Stored data
-=-=-=-=-

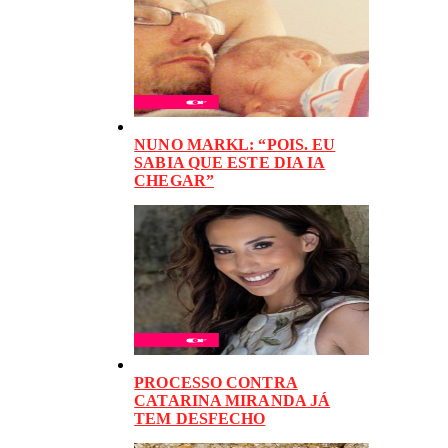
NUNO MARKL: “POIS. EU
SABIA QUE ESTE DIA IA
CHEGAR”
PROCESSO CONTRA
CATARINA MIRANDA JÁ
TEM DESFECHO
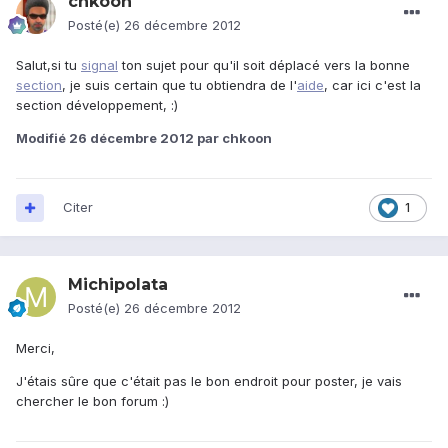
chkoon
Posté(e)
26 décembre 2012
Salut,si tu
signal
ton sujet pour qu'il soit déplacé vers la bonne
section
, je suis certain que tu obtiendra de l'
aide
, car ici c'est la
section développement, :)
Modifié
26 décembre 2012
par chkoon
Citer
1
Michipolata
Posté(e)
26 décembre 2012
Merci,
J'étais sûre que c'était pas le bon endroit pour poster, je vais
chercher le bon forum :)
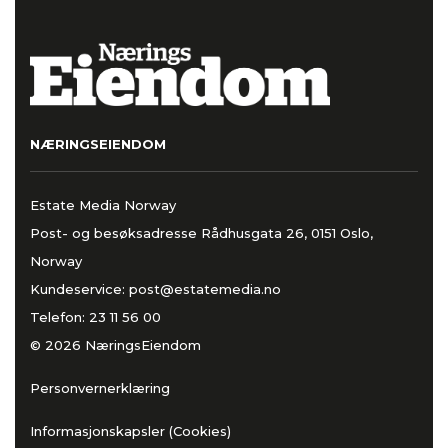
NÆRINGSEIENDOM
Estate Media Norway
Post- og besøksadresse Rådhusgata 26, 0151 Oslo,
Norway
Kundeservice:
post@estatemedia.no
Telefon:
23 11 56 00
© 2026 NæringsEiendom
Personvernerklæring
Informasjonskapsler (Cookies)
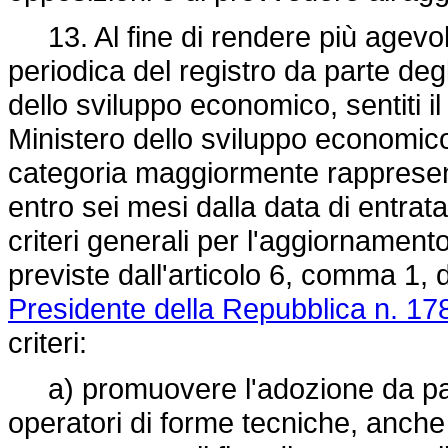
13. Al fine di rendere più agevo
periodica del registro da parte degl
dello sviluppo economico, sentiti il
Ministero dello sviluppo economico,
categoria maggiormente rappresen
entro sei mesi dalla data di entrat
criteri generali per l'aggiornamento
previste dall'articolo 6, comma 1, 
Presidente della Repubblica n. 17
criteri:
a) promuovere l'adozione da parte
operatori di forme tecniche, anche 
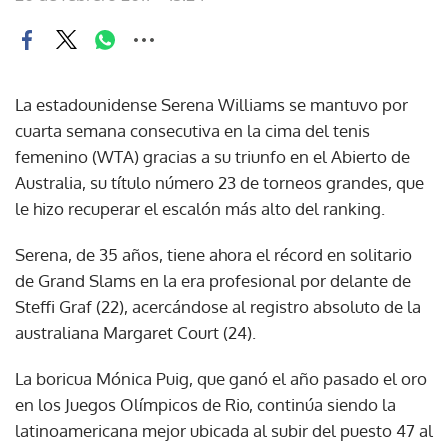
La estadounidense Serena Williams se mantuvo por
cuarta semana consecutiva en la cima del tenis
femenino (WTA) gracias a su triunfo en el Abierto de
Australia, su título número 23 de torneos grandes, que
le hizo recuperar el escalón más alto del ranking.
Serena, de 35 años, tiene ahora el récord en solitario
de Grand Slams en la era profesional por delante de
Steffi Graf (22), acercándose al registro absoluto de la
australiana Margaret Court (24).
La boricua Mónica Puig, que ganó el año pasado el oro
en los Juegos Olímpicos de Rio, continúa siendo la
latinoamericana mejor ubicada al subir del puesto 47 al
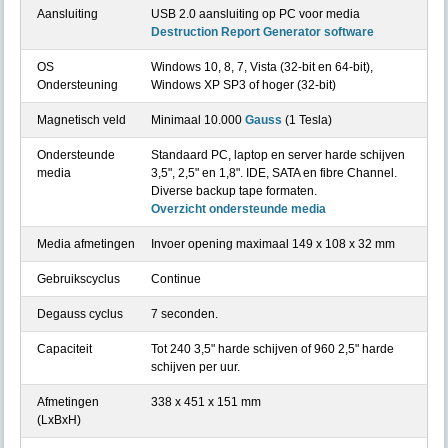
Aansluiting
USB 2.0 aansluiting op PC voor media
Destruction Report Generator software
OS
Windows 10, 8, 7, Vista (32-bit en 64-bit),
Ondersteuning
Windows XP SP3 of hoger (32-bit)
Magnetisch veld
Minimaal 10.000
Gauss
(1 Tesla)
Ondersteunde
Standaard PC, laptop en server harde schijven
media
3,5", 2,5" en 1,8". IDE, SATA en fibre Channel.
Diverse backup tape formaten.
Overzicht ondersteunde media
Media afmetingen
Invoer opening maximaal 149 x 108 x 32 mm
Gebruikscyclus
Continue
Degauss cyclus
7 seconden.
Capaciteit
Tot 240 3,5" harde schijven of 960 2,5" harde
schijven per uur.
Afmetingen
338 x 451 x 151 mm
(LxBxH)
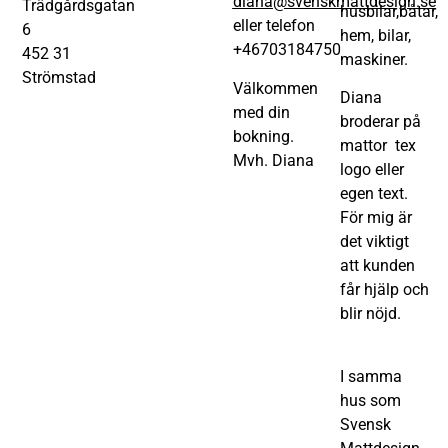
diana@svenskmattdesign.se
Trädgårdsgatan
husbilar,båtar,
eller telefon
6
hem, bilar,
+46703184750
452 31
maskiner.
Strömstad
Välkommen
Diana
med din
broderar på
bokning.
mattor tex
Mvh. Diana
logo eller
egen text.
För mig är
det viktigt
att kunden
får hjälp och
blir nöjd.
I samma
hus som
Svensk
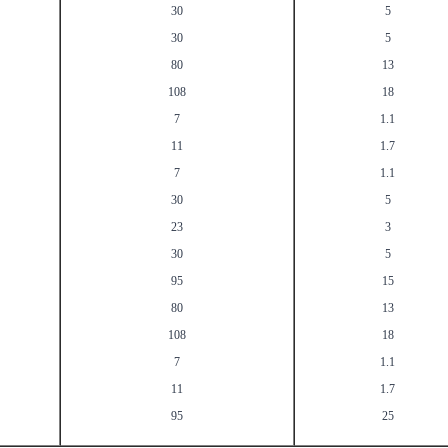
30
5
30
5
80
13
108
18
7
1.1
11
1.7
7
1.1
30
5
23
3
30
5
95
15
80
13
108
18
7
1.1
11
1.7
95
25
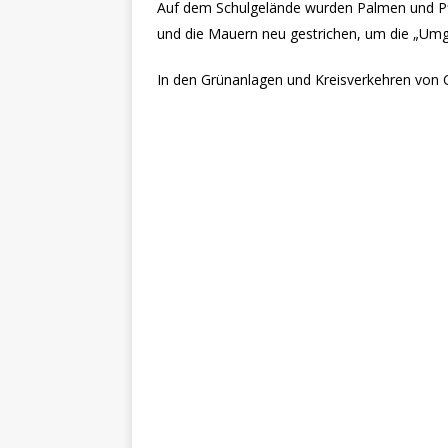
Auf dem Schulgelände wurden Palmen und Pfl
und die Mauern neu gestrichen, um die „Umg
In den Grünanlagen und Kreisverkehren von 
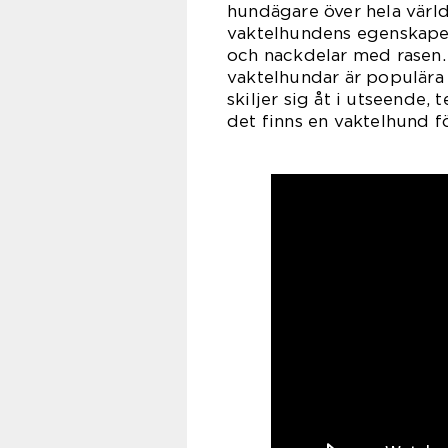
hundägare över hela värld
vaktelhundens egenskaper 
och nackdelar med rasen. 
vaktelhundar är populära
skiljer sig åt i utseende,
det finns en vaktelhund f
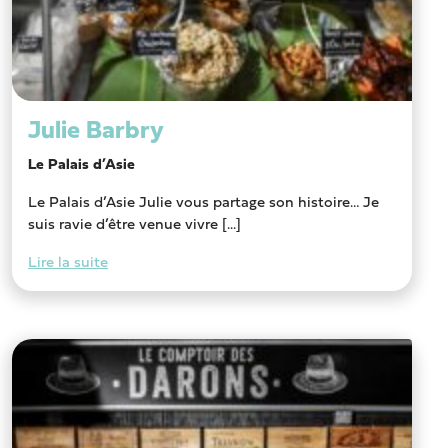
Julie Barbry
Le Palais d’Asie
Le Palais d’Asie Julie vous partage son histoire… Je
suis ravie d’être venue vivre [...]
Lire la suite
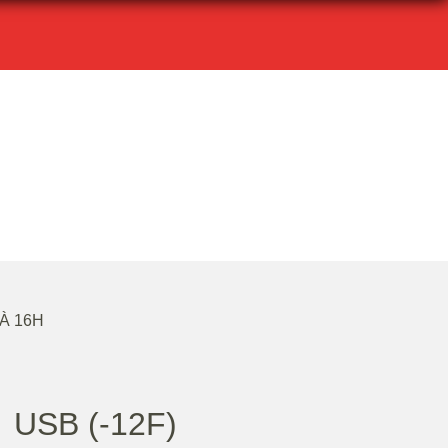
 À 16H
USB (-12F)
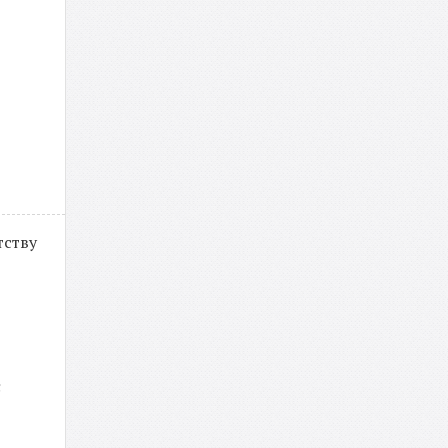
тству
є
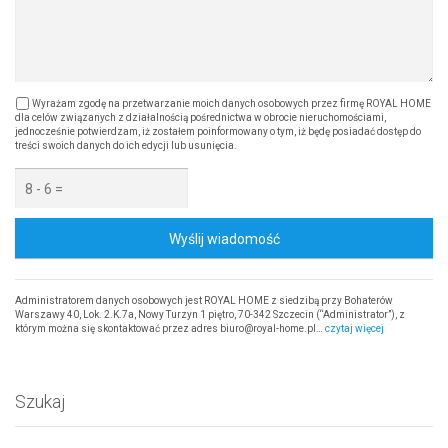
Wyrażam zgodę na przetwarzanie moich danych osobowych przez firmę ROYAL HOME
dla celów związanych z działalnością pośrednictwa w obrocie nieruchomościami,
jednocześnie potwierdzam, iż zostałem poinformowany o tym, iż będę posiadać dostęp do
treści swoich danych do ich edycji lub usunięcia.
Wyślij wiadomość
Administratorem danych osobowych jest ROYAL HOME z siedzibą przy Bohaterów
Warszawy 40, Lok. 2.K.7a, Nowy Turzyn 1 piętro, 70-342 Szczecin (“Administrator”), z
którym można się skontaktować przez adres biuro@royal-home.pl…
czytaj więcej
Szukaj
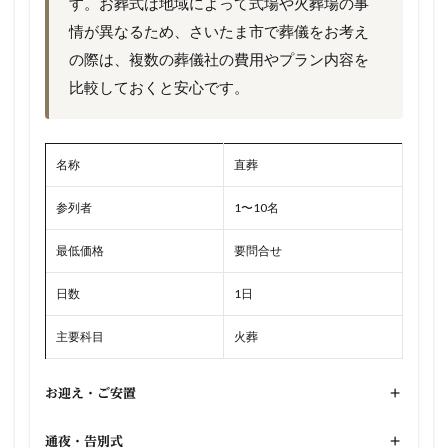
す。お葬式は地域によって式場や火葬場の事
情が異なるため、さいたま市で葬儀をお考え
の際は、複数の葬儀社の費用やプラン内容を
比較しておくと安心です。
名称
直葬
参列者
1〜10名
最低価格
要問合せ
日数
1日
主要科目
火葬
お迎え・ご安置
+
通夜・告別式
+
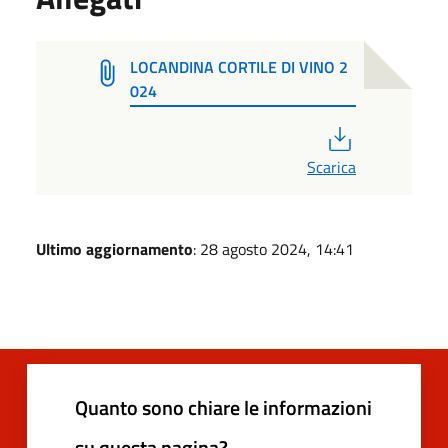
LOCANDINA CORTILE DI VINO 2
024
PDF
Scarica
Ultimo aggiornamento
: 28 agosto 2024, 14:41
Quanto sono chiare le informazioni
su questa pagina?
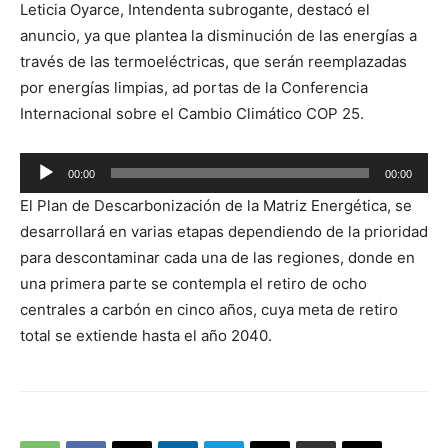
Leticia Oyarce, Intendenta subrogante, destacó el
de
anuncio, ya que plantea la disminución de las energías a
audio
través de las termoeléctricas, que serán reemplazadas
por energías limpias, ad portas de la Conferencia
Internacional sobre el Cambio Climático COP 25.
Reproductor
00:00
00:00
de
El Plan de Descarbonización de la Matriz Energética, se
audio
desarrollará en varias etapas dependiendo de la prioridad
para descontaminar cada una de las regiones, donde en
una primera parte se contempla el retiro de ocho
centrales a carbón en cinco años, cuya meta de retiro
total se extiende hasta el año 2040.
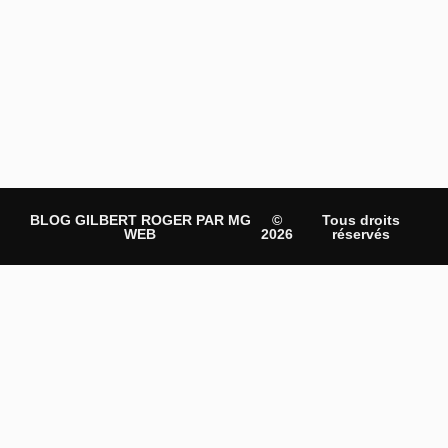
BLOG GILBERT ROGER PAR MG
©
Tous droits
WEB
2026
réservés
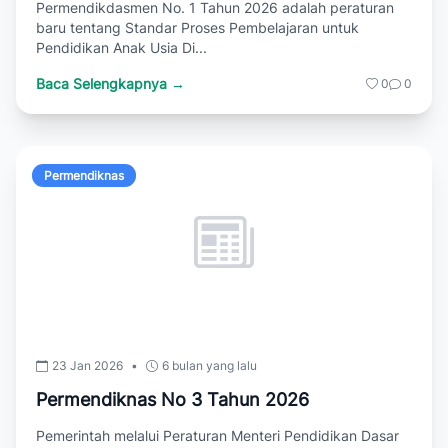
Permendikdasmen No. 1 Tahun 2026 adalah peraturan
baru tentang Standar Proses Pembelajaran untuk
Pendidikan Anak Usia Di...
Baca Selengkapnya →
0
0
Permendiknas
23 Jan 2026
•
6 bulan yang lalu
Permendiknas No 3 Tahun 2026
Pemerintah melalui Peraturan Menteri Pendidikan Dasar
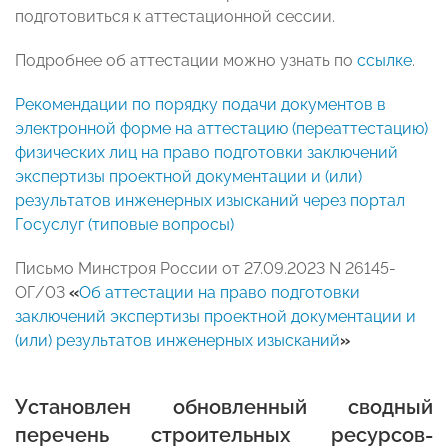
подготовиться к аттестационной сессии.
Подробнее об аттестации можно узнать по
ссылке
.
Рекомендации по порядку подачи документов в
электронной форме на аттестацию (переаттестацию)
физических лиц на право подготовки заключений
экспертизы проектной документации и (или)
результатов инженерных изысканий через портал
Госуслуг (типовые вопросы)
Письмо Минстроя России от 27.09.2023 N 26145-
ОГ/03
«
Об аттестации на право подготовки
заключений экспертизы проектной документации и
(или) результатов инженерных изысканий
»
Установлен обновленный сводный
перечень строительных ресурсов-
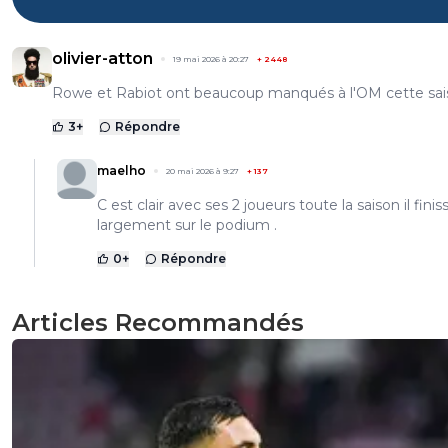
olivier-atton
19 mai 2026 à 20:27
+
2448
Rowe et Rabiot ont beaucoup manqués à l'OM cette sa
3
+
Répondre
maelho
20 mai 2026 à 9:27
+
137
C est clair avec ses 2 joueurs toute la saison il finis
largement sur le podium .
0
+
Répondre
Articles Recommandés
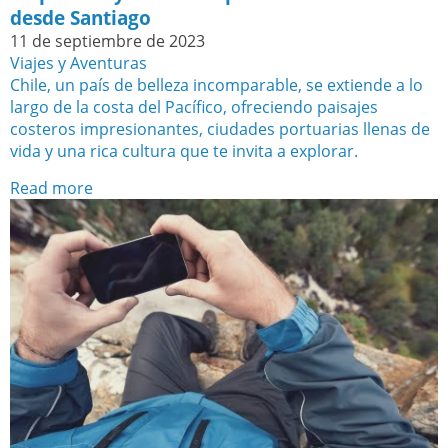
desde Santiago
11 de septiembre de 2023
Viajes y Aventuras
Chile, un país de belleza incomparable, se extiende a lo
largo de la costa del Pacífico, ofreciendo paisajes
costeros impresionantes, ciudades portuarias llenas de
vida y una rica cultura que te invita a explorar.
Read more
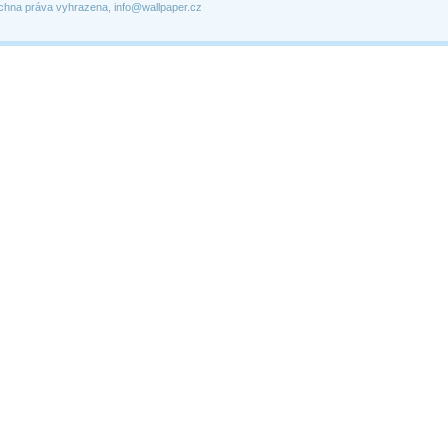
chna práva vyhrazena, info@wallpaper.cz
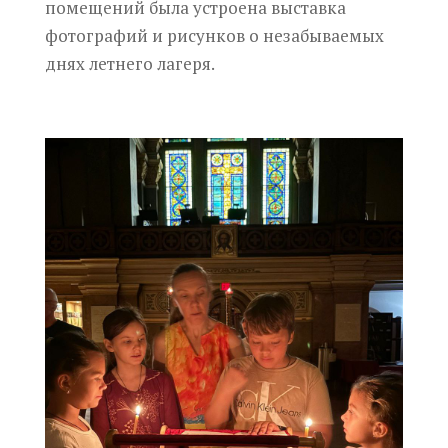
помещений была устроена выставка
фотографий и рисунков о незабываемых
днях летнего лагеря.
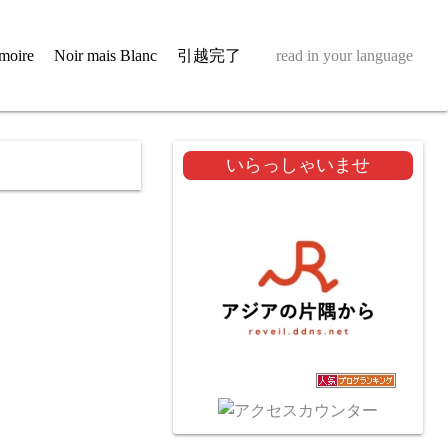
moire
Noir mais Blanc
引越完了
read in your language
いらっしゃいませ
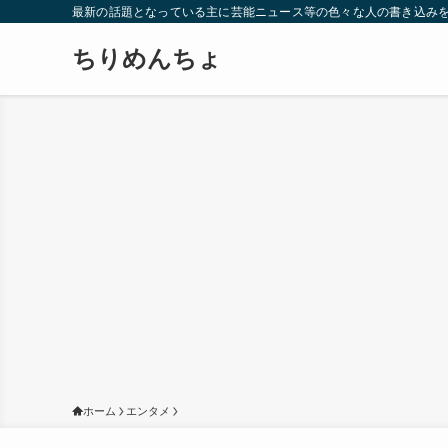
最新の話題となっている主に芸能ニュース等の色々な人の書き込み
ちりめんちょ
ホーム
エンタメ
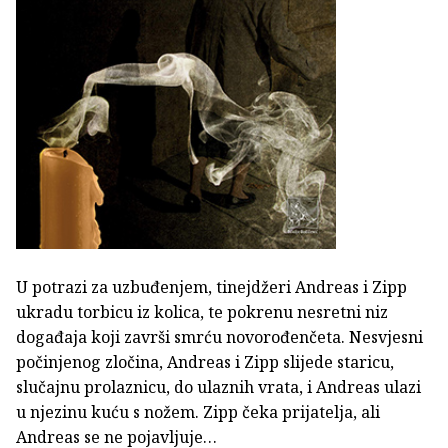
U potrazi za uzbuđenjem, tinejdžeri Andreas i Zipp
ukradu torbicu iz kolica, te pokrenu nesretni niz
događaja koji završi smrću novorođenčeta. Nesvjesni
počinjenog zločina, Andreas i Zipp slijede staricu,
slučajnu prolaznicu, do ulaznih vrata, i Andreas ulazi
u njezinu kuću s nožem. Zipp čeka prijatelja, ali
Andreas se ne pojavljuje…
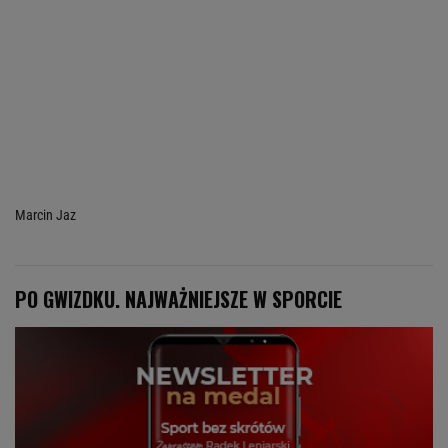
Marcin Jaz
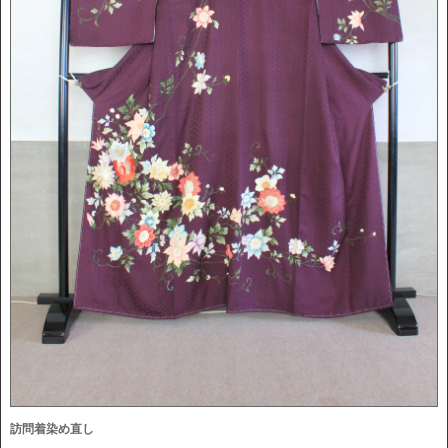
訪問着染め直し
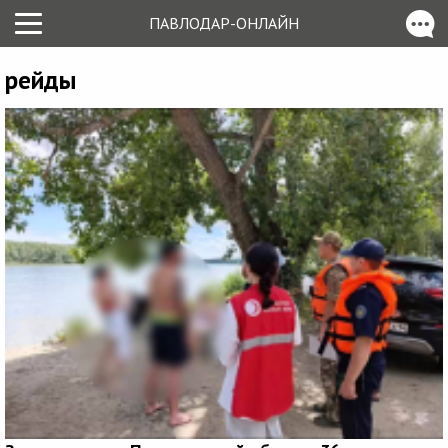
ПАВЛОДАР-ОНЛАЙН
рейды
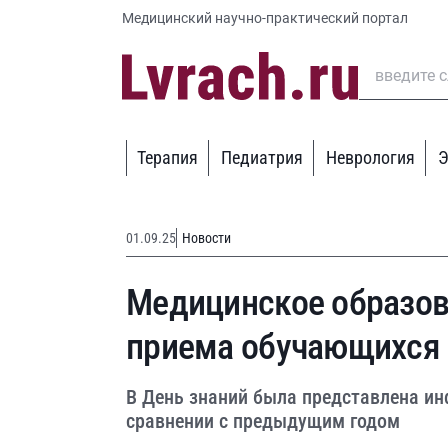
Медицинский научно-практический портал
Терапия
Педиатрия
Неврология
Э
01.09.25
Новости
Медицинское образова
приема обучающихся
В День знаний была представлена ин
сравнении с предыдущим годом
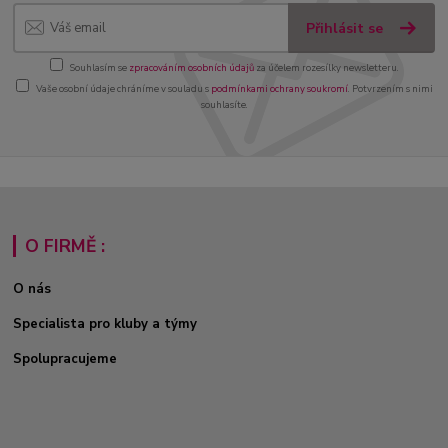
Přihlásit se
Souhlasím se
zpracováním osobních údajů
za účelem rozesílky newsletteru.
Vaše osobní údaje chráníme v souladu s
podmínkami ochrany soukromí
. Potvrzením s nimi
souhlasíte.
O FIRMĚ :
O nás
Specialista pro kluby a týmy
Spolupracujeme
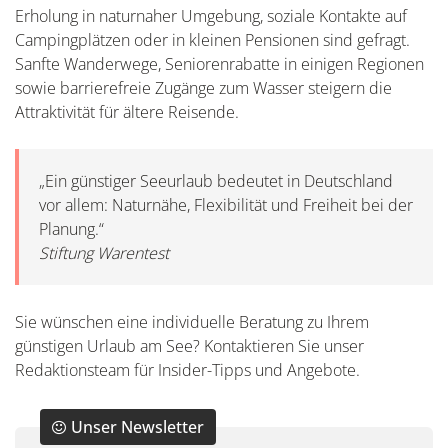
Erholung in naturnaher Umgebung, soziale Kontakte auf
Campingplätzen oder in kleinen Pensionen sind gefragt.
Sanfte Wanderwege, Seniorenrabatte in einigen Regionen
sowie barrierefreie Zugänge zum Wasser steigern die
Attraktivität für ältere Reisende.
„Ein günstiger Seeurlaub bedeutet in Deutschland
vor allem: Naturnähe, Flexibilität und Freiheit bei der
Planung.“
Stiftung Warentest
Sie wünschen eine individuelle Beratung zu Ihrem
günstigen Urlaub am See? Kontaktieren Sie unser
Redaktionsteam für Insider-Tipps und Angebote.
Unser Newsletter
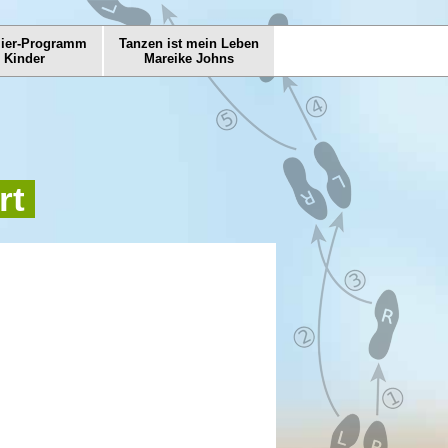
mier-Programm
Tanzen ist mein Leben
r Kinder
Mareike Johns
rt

-=-=-=-=-

Problem requirements: Now transcribe the lines above exactly, starting at the line containing "23 Jan 2026" and ending at the line containing "desde Santiago", both lines included, pictures excluded.

Response below:
23 Jan 2026
•
6 bulan yang lalu
Permendiknas No 3 Tahun 2026
Pemerintah melalui Peraturan Menteri Pendidikan Dasar
подготовиться к аттестационной сессии.
Подробнее об аттестации можно узнать по
ссылке
.
Рекомендации по порядку подачи документов в
электронной форме на аттестацию (переаттестацию)
физических лиц на право подготовки заключений
экспертизы проектной документации и (или)
результатов инженерных изысканий через портал
Госуслуг (типовые вопросы)
Письмо Минстроя России от 27.09.2023 N 26145-
ОГ/03
«
Об аттестации на право подготовки
заключений экспертизы проектной документации и
(или) результатов инженерных изысканий
»
Установлен обновленный сводный
перечень строительных ресурсов-
olivier-atton
19 mai 2026 à 20:27
+
2448
Rowe et Rabiot ont beaucoup manqués à l'OM cette sa
3
+
Répondre
maelho
20 mai 2026 à 9:27
+
137
C est clair avec ses 2 joueurs toute la saison il finis
largement sur le podium .
0
+
Répondre
Articles Recommandés
desde Santiago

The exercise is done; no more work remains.